The Government May Not Think So!

If your pension's investment policy flunks ERISA's "prudence test," your retirement plan may be in jeopardy. And that's not the worst of it!

Situation: The IRS and Department of Labor (DOL), which regulate ERISA retirement plans, are alarmed at the growing number of problems with fiduciary compliance. These usually result from the absence of independent plan review, ineffective audits, and (ironically) the lack of any requirements to report ERISA violations.

Compliance standards and procedures for fiduciaries are based on the "prudent man" doctrine.

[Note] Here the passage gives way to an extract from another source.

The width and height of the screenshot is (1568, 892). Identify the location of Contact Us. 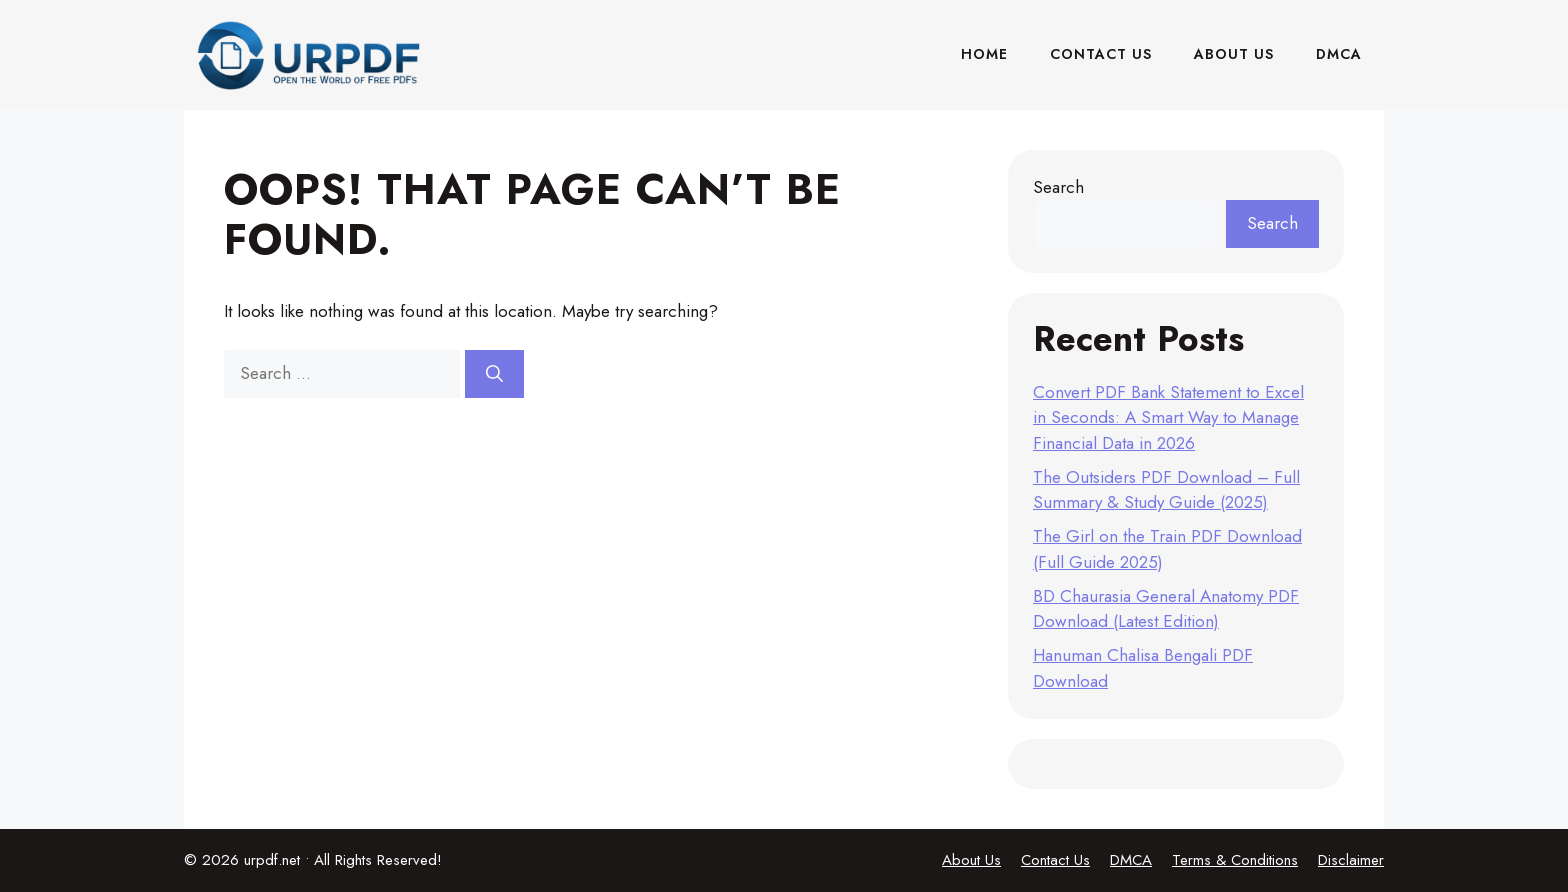 (1101, 54).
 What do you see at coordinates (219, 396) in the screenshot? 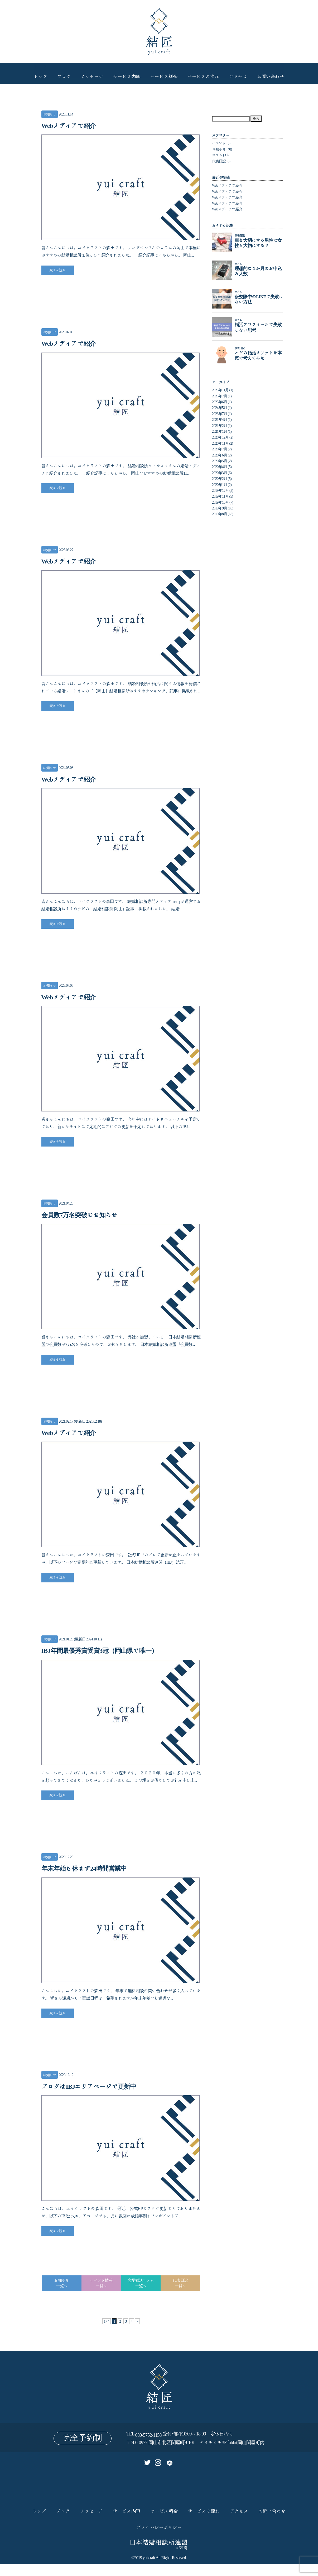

In fact, procedural prudence, by those with fiduciary responsibility for a retirement plan, is of much greater interest to the IRS and DOL than the performance of assets in the plan.

DOL and IRS auditors can inspect retirement plans for compliance. Violations may result in actions against the plan fiduciary. These range in severity from loss of the plan's tax-deferred status, and remedial penalties or damages (or both), to incarceration — depending on how badly plan assets have been mismanaged. What's more, the number of lawsuits by plan participants seeking to recover damages resulting from compliance problems is likely to climb.

Problem: Under the "prudent man" doctrine, physicians, and other professionals with fiduciary responsibility for retirement plans, may be personally liable for investment decisions made by their pension plans' asset managers.

Solution:

  1. Learn ERISA's "prudence procedures" for plan fiduciaries.

  2. Review your retirement plan's investment policy to ensure it complies with ERISA standards.

  3. Get a second opinion. Have your retirement plan reviewed by a competent adviser.